Data:
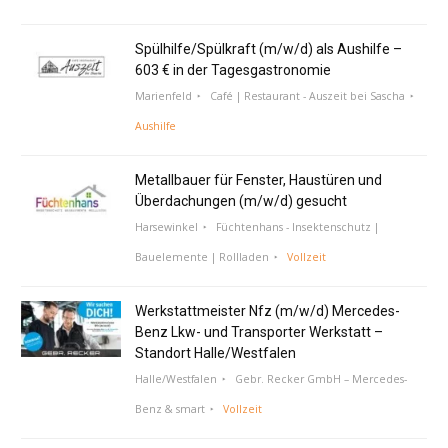
Spülhilfe/Spülkraft (m/w/d) als Aushilfe –
603 € in der Tagesgastronomie
Marienfeld
Café | Restaurant - Auszeit bei Sascha
Aushilfe
Metallbauer für Fenster, Haustüren und
Überdachungen (m/w/d) gesucht
Harsewinkel
Füchtenhans - Insektenschutz |
Bauelemente | Rollladen
Vollzeit
Werkstattmeister Nfz (m/w/d) Mercedes-
Benz Lkw- und Transporter Werkstatt –
Standort Halle/Westfalen
Halle/Westfalen
Gebr. Recker GmbH – Mercedes-
Benz & smart
Vollzeit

Directions:
If a line in the records has the word "Westfalen", copy that line.

Solution to this task:
Standort Halle/Westfalen
Halle/Westfalen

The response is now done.